American intelligence assessments didn’t foresee such a rapid collapse of Afghanistan’s military, and the U.S. now has a limited ability to aid allies stuck in Kabul, the Pentagon’s top leaders said yesterday.
“There are not reports that I am aware of that predicted a security force of 300,000 would evaporate in 11 days,” Gen. Mark Milley, chairman of the Joint Chiefs of Staff, said yesterday at a news conference alongside Defense Secretary Lloyd Austin.
Pressed on what the U.S. could do to help thousands of Afghan allies seeking to evacuate but unable to get to the airport because of Taliban checkpoints and threats, Austin signaled that the U.S. is largely dependent on negotiating with the militant group to let people with the right credentials get through.

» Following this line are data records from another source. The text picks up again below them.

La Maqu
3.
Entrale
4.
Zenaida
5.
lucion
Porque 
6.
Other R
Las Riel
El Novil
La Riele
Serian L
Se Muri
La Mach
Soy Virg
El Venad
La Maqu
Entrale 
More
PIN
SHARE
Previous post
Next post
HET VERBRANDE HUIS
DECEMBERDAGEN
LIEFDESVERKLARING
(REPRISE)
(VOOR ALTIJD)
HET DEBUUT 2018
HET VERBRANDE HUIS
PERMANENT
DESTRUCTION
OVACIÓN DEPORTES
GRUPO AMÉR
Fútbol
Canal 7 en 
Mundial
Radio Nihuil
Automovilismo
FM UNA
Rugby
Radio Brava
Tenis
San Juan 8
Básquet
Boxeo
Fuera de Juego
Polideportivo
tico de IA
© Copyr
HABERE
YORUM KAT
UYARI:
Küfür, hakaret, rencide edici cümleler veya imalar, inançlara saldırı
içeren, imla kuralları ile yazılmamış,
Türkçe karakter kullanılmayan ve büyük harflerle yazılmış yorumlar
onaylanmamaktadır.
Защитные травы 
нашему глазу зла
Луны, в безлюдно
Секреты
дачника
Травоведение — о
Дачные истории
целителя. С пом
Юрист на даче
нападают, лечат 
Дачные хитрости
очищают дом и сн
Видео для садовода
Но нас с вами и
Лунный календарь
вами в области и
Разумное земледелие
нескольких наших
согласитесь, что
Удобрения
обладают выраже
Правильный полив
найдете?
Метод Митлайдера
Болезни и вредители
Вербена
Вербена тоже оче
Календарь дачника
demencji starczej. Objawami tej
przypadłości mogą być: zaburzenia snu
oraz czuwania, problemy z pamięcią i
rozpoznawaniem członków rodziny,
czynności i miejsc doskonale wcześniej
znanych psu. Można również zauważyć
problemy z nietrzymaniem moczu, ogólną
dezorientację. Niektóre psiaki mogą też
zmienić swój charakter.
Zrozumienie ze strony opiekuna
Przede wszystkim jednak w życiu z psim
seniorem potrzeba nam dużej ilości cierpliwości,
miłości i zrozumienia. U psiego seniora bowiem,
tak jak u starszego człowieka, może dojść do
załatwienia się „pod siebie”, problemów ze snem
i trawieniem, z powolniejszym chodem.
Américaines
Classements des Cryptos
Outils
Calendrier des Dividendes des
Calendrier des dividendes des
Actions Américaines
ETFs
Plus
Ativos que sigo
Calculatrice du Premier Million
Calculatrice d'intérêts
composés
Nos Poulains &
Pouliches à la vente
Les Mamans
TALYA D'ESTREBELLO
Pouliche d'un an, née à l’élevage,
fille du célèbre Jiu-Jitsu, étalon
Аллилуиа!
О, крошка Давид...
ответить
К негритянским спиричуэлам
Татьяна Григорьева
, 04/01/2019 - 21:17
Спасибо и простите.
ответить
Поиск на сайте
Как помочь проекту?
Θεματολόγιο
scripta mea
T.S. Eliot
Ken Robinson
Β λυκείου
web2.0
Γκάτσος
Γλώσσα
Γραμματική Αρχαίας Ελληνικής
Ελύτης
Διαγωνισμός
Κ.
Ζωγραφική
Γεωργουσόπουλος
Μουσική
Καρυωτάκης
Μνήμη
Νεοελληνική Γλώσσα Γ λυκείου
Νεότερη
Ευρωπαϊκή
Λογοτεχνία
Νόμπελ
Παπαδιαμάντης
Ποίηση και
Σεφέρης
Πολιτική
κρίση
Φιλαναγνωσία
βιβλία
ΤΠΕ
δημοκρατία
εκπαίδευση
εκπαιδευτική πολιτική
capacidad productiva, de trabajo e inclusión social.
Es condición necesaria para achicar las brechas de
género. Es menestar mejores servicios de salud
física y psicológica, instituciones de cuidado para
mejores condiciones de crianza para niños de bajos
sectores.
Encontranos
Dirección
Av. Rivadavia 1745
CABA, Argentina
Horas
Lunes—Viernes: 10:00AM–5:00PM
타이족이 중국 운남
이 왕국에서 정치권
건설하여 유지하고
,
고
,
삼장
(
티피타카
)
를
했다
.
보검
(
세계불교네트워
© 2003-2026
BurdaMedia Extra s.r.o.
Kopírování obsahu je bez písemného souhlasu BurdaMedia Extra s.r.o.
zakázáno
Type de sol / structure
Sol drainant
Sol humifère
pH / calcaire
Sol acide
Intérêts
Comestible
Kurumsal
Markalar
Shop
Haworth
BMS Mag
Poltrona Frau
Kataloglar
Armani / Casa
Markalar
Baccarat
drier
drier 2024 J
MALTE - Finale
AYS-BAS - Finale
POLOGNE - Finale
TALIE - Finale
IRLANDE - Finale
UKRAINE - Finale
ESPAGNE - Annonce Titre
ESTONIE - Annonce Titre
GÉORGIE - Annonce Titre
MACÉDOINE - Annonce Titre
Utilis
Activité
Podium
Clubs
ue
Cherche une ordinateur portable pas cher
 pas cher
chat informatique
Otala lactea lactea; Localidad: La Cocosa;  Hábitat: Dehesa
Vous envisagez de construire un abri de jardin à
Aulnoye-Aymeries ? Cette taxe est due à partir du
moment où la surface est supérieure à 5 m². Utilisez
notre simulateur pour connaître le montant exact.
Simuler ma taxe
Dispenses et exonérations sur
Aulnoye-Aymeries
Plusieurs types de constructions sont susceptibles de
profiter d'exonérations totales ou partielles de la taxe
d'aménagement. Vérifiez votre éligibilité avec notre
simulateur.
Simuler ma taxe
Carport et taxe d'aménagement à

“I don’t have a capability to go out and extend operations currently into Kabul. We don’t have the capability to go out and collect large numbers of people,” Austin said yesterday. “We will continue to coordinate, de-conflict with the Taliban and make sure that those people that need to get to the airfield have the right credentials to ensure passage” through checkpoints.
The two said the situation in Kabul remains dangerous and fluid, and the focus of American troops are on security of the airfield. The 4,500 U.S. military personnel now deployed to secure the airport and assist evacuations is nearly double the troop levels that were in the country when Biden took office. The president has authorized an increase of up to 6,000 troops.
- President Joe Biden yesterday defended his decision to withdraw American combat troops, saying in an interview with ABC News’ George Stephanopoulos that the turmoil that ensued was unavoidable. “The idea that somehow, there’s a way to have gotten out without chaos ensuing, I don’t know how that happens,” Biden said.
- Biden also said that U.S. troops would remain in Afghanistan until all Americans are able to leave the country, even if it takes longer than his Aug. 31 deadline to pull out. “If there are American citizens left, we are going to stay to get them all out,” he said. He added that there were up to 15,000 Americans in Afghanistan and up to 65,000 Afghan allies including their families. Read more from Justin Sink and Josh Wingrove.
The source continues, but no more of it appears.